For others, it may mean minimizing fees but requiring consistent proof of the agent’s expenditures on their own branding, marketing and lead gen. In that case, the broker may focus more on transaction-related fees and charges under the assumption that the agent will produce more if they’re working more.
Whichever way you go, the result of not paying brokerage fees or not participating in lead gen is usually finding another place to do business. I know some brokers who are very strict on this score, and agents who drop the ball are gone pretty quickly.
Although it’s necessary for agents to have skin in the game, as it were, there are times when you have to work with the agent to help them get up to speed. This can be true with brand-new agents or even with established agents who simply need some time to learn a new skill or deal with a personal issue.
Instead of cutting someone loose, here are 10 strategies that you can mix and match to design and implement an improvement plan so you can help an agent get better at the business of real estate, improve their performance and meet your requirements.
One caveat: Rather than just asking the agent to improve and presenting some suggestions, it’s essential that you set up a systematic mentoring or improvement plan in writing for the agent to commit to. This is a case of “no such thing as overcommunicating.” They should know exactly what you expect moving forward and what the consequences will be for failure to participate.

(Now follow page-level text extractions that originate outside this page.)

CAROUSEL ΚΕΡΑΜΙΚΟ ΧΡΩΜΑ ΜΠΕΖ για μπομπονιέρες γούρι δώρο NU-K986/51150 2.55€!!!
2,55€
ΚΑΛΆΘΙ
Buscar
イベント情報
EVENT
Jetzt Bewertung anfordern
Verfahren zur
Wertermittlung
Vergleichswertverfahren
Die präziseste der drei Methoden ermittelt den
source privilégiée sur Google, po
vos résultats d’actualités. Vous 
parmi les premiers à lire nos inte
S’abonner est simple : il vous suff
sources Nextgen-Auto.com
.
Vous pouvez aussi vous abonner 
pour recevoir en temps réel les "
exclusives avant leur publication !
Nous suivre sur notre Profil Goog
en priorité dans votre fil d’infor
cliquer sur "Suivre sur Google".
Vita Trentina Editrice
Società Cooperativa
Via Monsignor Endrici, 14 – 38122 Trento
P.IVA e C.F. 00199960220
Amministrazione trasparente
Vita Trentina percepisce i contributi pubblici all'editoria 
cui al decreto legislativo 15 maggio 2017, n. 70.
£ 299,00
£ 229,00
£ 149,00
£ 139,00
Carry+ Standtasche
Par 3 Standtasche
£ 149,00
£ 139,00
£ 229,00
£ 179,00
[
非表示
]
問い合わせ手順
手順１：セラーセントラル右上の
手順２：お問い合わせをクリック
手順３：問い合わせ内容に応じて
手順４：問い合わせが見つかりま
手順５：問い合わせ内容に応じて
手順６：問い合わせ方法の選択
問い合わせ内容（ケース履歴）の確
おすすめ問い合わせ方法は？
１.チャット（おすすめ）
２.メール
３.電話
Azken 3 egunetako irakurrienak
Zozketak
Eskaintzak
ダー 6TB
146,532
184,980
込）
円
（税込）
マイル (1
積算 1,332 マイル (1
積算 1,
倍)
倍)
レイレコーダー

1. Implement an in-house mentoring program for the next four transactions
This is especially helpful for new agents or for agents moving from part-time to full-time work. Create an incentive program for your high-producing agents by sharing a portion of the commission when they act as a mentor and assist with generating and nurturing leads, contract prep or evaluation, and transaction management on either a sale or purchase.
2. Require attendance at agent meetings
Assuming you have weekly or monthly meetings with all of your agents, you should have a reasonable expectation that every agent will attend the vast majority of these. If an agent is participating in a required performance improvement or mentoring program, attendance should be mandatory.
3. Require participation in a mastermind or coaching program
Whether you have a coaching program in mind or reserve the right to approve the coach they choose, this is a great way for an underperforming agent to better understand what it takes to build their business. You may also identify a specialty coach, like a media coach or accountability coach, if that’s what they need instead.
4. Require additional training or education
There are plenty of training options available both in person and online at all types of price points. Help the agent identify a new niche, certification or designation, or other professional skill that they’d like to develop in order to improve their business.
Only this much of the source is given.